After a moment of silence, Stocker spoke of the local threat of “bomb trains,” or black tank rail cars carrying crude oil from North Dakota, passing near Rockford, which he called an “impact zone.” These rail cars pose threats, he said, to the communities along their route, susceptible to derailing, burning and even exploding. That happened in March 2015 with one train in Galena, with a route passing through nearby Illinois towns Aurora and Naperville. Similar explosions have occurred in Quebec and Virginia in 2013, and West Virginia in 2014.
Stocker, who led an art-build the Wednesday prior to the march, explained that the two-headed black snake represents the deception of the oil industry. He also wanted to reference the Standing Rock Sioux tribe, who call the pipeline a black snake. Accompanying the snake were word bubbles on signs, saying “This is just the beginning” and “Fools, you knew what I was when you picked me up”. Stocker also uses the snake as a “curriculum,” bringing it to different communities. Forest City 350, a chapter of the worldwide climate justice organization 350.org representing the Wisconsin and Illinois stateline area, is also pushing for climate justice literacy in addition to their protests. The snake was also painted with critical names of corporations, such as “Smell” instead of “Shell”. “Corporations profit by our ignorance,” he commented after the protest.
The march ended with protestors acting out an oil spill, lying down in black garbage bags in a public square by the river, near the weekly evening market. After another moment of silence followed by chants, Toby Thomas, a local street performer known as Mr. Awesome, gave an unplanned, improvised dance inspired by the power of water.

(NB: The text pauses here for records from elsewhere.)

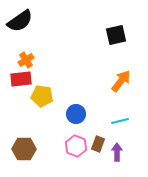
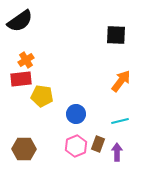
black square: rotated 15 degrees clockwise
pink hexagon: rotated 15 degrees clockwise
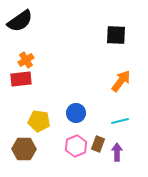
yellow pentagon: moved 3 px left, 25 px down
blue circle: moved 1 px up
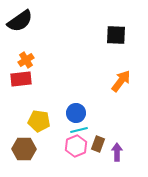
cyan line: moved 41 px left, 9 px down
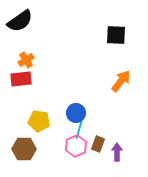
cyan line: rotated 60 degrees counterclockwise
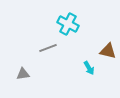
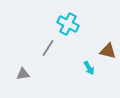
gray line: rotated 36 degrees counterclockwise
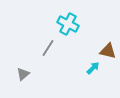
cyan arrow: moved 4 px right; rotated 104 degrees counterclockwise
gray triangle: rotated 32 degrees counterclockwise
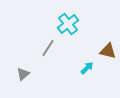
cyan cross: rotated 25 degrees clockwise
cyan arrow: moved 6 px left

The Dakota Access Pipeline, owned by the Dallas-based company Energy Transfer Partners, would pass through four states, from the Bakken oil fields of North Dakota to Patoka, Illinois, where it would meet existing pipeline infrastructure. The $3.8 billion project would transport almost half a million barrels of crude oil every day; announced in 2014, construction was approved in July by the Army Corps of Engineers. Supporters say the pipeline would boost the domestic oil market and avoid spills associated with oil train accidents, and operating company Dakota Access LLC claims it would create 8,000 to 12,000 construction jobs. Critics say these employment numbers are often overestimated, the jobs themselves often short-term, and outsourced.
A tribal resistance has grown for months, based where the Cannonball and Missouri rivers meet at Camp of the Sacred Stones. Nearly 100 other tribes across the U.S. and Canada, along with allies, have joined the fight. Tensions have been mounting, as last week the North Dakota government declared a state of emergency, bringing in the National Guard. Security guards with Dakota Access also attacked demonstrators with dogs and pepper spray on Sept. 3 after the Sioux discovered sacred burial sites had been destroyed by construction.
In July, the tribe filed an injunction with support from the environmental group Earthjustice, suing the Army Corps of Engineers for granting permits to Dakota Access at more than 200 water crossings without proper consultation.
The day of the Rockford protest, on Sept. 9, District Judge James Boasberg allowed construction to continue. Immediately following that decision, the U.S. Departments of Justice, the Interior and the Army rejected that decision, halting construction.
Environmental groups have planned national days of action throughout the month.